Since I started this whole thing, I felt it only right to impart my tale.
As I said, I was living in Vegas. At the time I was working graveyard shift in a casino and went to bed around 4-5am PST, right before it all happened.
My landlady wakes me up banging on my door around 8am. I get up, and she tells me, "Hey, the World Trade Center just came down." Being from Baltimore originally, we have a building there that was also called the World Trade Center. She knew that, so I thought she was just telling me they demolished it. I was irate, saying "You woke me up for that?" She tells me to turn on my TV and just watch, so I did.

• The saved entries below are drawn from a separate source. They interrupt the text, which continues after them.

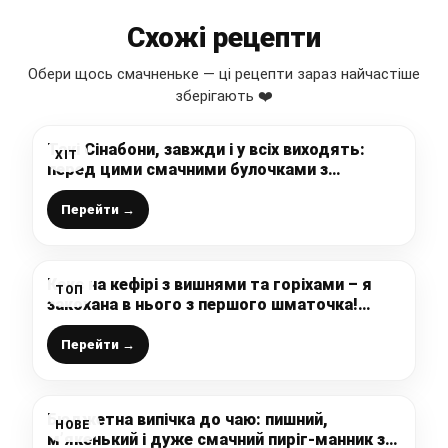
Схожі рецепти
Обери щось смачненьке — ці рецепти зараз найчастіше
зберігають ❤️
Такі Сінабони, завжди і у всіх виходять:
ХІТ
перед цими смачними булочками з
яблуками встояти неможливо, до чаю чи
кави вони просто божественні
Перейти →
Кекс на кефірі з вишнями та горіхами – я
ТОП
закохана в нього з першого шматочка!
Смачний, пишний, пористий, а готується
дуже просто і швидко
Перейти →
Бюджетна випічка до чаю: пишний,
НОВЕ
м’якенький і дуже смачний пиріг-манник з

I sure as hell wasn't expecting what I saw. Bodies falling to their death, towers on fire and falling like dominoes, talk of us under attack, it's Pearl Harbor all over again, the President is dead, rumor after rumor after rumor on the news...

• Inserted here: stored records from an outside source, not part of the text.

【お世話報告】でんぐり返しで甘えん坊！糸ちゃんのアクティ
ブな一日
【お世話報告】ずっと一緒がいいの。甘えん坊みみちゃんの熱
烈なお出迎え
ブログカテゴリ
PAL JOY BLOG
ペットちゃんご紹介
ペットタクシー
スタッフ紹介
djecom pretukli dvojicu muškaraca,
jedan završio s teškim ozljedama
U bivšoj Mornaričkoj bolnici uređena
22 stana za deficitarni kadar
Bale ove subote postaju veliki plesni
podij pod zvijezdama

I stayed glued to the TV for the rest of the day, only leaving in the afternoon because I had to go grocery shopping. Folks, when I left the house, it was like the whole world stopped. Most of the streets were empty, businesses and bars were closed down (except the casinos, only a nuclear blast would shut them down), and the supermarket was a ghost town, the few people in there shuffling around like zombies.
As an American and former Navy man, there were many times I lamented that Americans in general seemed too arrogant, to in love with themselves and their seeming invincibility, that nothing bad could ever happen to us as a country ever again, not in this modern age. But there it was in living color, for the whole world to see. In a weird kind of way (and only fellow military folks really could know what I mean), it was almost good for us to get a big dose of cold water like that, to prove that we are just as vulnerable as anyone else. Not that all that death and destruction was good of course, but anyone that fought the first Persian Gulf War with their hands tied knows what I mean.
Like the man said, those who ignore the mistakes of the past are doomed to repeat them. I can only hope and pray that we don't.